You are viewing a plain text version of this content. The canonical link for it is here.
Posted to users@spamassassin.apache.org by Ben Wylie <sa...@benwylie.co.uk> on 2007/02/19 22:51:02 UTC
Using ^ and $ in SA Rules
I have tried to write a rule which would hit a line which only contains
four capital letters, each separated by a space.
so i wrote a body rule:
/^[A-Z]\s[A-Z]\s[A-Z]\s[A-Z]$/
unfortunately it doesn't hit when I expect it to:
C T C X
If I take the ^ and $ parts, it does hit, but i would like it to only
hit if that is the only thing on a particular line.
Have I made a mistake here? How might I get a rule like this to work?
Thanks
Ben
Re: Using ^ and $ in SA Rules
Posted by Ben Wylie <sa...@benwylie.co.uk>.
Matt Kettler wrote:
> Ben Wylie wrote:
>> I have tried to write a rule which would hit a line which only
>> contains four capital letters, each separated by a space.
>>
>> so i wrote a body rule:
>> /^[A-Z]\s[A-Z]\s[A-Z]\s[A-Z]$/
>>
>> unfortunately it doesn't hit when I expect it to:
>> C T C X
>>
>> If I take the ^ and $ parts, it does hit, but i would like it to only
>> hit if that is the only thing on a particular line.
>>
>> Have I made a mistake here? How might I get a rule like this to work?
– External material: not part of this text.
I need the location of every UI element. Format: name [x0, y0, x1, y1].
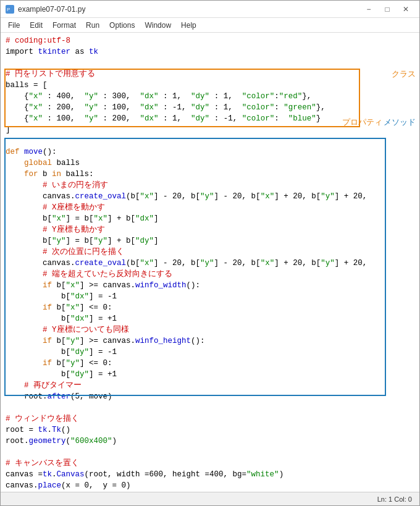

> Use rawbody for this. Body rules have CR/LF stripped out.
That would explain it.
Thanks
Ben
Re: Using ^ and $ in SA Rules
Posted by Matt Kettler <mk...@verizon.net>.
Ben Wylie wrote:
> I have tried to write a rule which would hit a line which only
> contains four capital letters, each separated by a space.
>
> so i wrote a body rule:
> /^[A-Z]\s[A-Z]\s[A-Z]\s[A-Z]$/
>
> unfortunately it doesn't hit when I expect it to:
> C T C X
>
> If I take the ^ and $ parts, it does hit, but i would like it to only
> hit if that is the only thing on a particular line.
>
> Have I made a mistake here? How might I get a rule like this to work?
Use rawbody for this. Body rules have CR/LF stripped out.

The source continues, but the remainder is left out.